Persone Comuni che Vivono per Cristo

Non erano persone insolite in molti sensi. Condividevano tutti gli stessi difetti che ciascuno di noi ha. Si stancavano. Avevano giorni buoni e giorni cattivi. A volte perdevano le staffe. Talvolta dubitavano di aver fatto la cosa giusta. Spesso si sentivano sole. Temendo a volte, specialmente quando le risorse scarseggiavano (sebbene Dio fornisse sempre, in modi piccoli, ma spesso miracolosi). Avevano le loro peculiarità.

Ma conoscevano Dio e lo amavano profondamente. Annunciavano Cristo crocifisso. In loro, nella loro ordinarietà, nelle loro stranezze e imperfezioni, scorgevo la bellezza di Gesù: una bellezza che si spinge a lunghezze straordinarie per riconciliare le persone con Dio.
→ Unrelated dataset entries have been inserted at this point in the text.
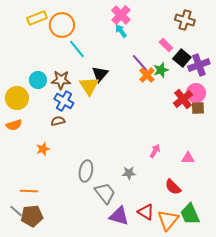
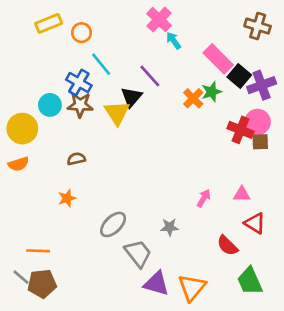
brown cross: (185, 20) -> (258, 26), moved
orange circle: (62, 25) -> (81, 33), size x0.6
cyan arrow: (121, 31) -> (173, 41), moved
pink rectangle: (166, 45) -> (218, 59), size x1.6
purple line: (140, 63) -> (150, 76), moved
red cross: (183, 99) -> (240, 130), turned -30
blue cross: (64, 101) -> (79, 83), moved
orange star: (43, 149) -> (67, 198), moved
pink triangle: (188, 158) -> (242, 194), moved
gray ellipse: (86, 171) -> (113, 224), turned 35
red triangle: (146, 212) -> (255, 223), moved
orange triangle: (168, 220) -> (192, 288), moved

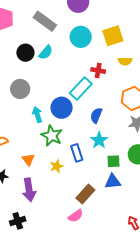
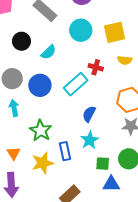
cyan semicircle: (46, 52) -> (48, 52), moved
blue circle: (62, 108) -> (40, 85), moved
cyan arrow: (37, 115) -> (14, 108), moved
yellow star: (57, 166) -> (43, 163), size x1.5
blue triangle: (113, 182) -> (111, 184), moved

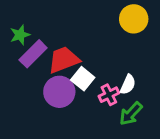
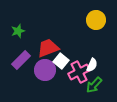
purple rectangle: (33, 54) -> (21, 60), moved
pink cross: (109, 95) -> (79, 72), size x1.5

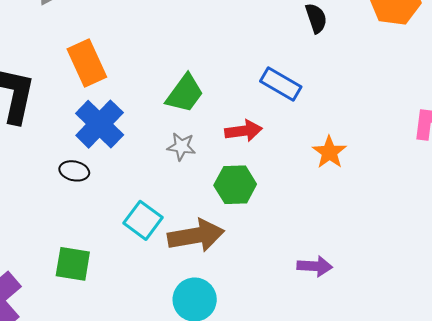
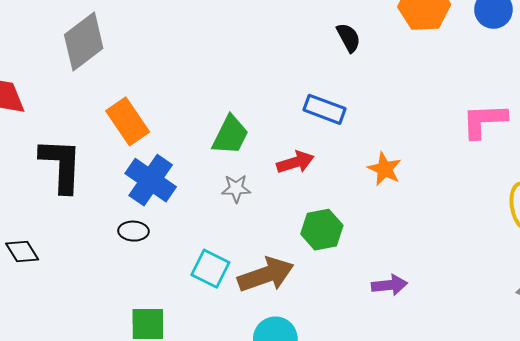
green hexagon: (235, 185) -> (322, 230), moved

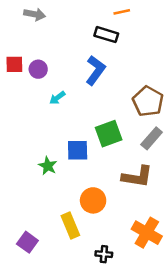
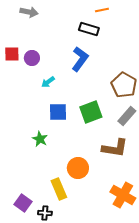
blue square: (78, 150) -> (58, 112), moved
black cross: (104, 254) -> (45, 213), moved

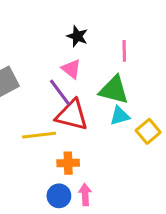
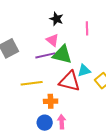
green triangle: (114, 90) -> (62, 55), moved
purple line: (60, 93) -> (45, 55), turned -66
red triangle: (72, 115) -> (70, 81), moved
Quando mio padre stava morendo di cancro nel 2005, fu così benedetto ricevendo la telefonata di un collega missionario che gli comunicava che la chiesa di Naineri—il villaggio vicino Amanab in cui aveva conquistato i suoi primi convertiti e dove aveva formato anziani e pastori—era ancora forte.

Sono immensamente grato e profondamente umile per il grande dono di avere avuto genitori e “zii e zie” così radicali e ordinari (così chiamavamo noi bambini altri missionari che conoscevamo al centro missionario nelle Highlands dove, dopo la settima classe, siamo andati in collegio).